The particle diameter of the resin particles was measured by a dynamic light scattering method / laser Doppler method using UPA-EX150 (manufactured by Nikkiso Co., Ltd.). For the measurement, fine dust in the water is removed through a filter, and the number of nonionic surfactant Contaminone N (manufactured by Wako Pure Chemical Industries, Ltd.) is counted in 10 ml of water whose number of particles in the measurement range is 20/10 ⁻³ cm ³ or less.

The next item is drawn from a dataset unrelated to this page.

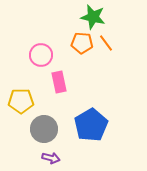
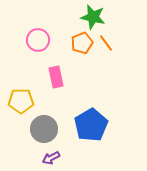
orange pentagon: rotated 25 degrees counterclockwise
pink circle: moved 3 px left, 15 px up
pink rectangle: moved 3 px left, 5 px up
purple arrow: rotated 138 degrees clockwise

Add 5 mg of the sample to be measured, and disperse for 1 minute with an ultrasonic disperser UH-50 (manufactured by STM) at 20 kHz and 50 W / 10 cm ³ , and then disperse for a total of 5 minutes went. The particle size distribution of particles having a circle-equivalent diameter of 0.8 to 6000 nm was measured using a sample dispersion liquid having a particle concentration in the measurement range of 4000 to 8000 pieces / 10 ⁻³ cm ³ . .

  The number average molecular weight of the resin particles was measured using GPC-150C (manufactured by Waters) and columns KF801-807 (manufactured by Shodex). At this time, THF (tetrahydrofuran) was used as a solvent, and measurement was performed at a temperature of 40 ° C. and a flow rate of 1.0 ml / min. As a sample, 0.05 ml to 0.6% by weight of resin particle solution was used and 0.1 ml was injected. Further, when the insoluble content when adding 1 g of resin particles to 100 ml of THF was 75% by weight or more, DMF (dimethylformamide) was used as a solvent. The number average molecular weight was calculated from a molecular weight calibration curve prepared using a monodisperse polystyrene standard sample.

Claims (14)

  A method for producing a resin, comprising producing a resin by advancing a polycondensation reaction by removing a by-product from the reaction system in a fluid containing at least one of a supercritical fluid and a subcritical fluid.   The method for producing a resin according to claim 1, wherein the by-product is removed from the reaction system by separation.   The method for producing a resin according to claim 1, wherein the by-product is removed from the reaction system by reacting with a substance that reacts with the by-product.   The method for producing a resin according to claim 1, wherein the by-product is removed from the reaction system by adsorbing the by-product to an adsorbing substance.   Production of resin particles characterized by producing a resin particle by advancing a polycondensation reaction by removing a by-product from the reaction system in a fluid containing at least one of a supercritical fluid and a subcritical fluid Method.   The method for producing resin particles according to claim 5, wherein the by-product is removed from the reaction system by separation.   6. The method for producing resin particles according to claim 5, wherein the by-product is removed from the reaction system by reacting with a substance that reacts with the by-product.   6. The method for producing resin particles according to claim 5, wherein the by-product is removed from the reaction system by adsorbing the by-product to a substance to be adsorbed.   The method for producing resin particles according to any one of claims 5 to 8, wherein the fluid contains carbon dioxide.   The method for producing resin particles according to any one of claims 5 to 9, wherein the fluid contains an organic solvent. The by-product is water;
The method for producing resin particles according to any one of claims 5 to 10, wherein the resin particles contain at least one of a polyester resin and a polyether resin. The by-product is water;
The method for producing resin particles according to claim 5, wherein the resin particles contain at least one of a polyamide resin, a polyimide resin, and a polyamideimide resin.   The method for producing resin particles according to any one of claims 5 to 12, wherein the resin particles are further aggregated or fused in an aqueous solvent or the fluid.   Resin particles produced by the method for producing resin particles according to any one of claims 5 to 13.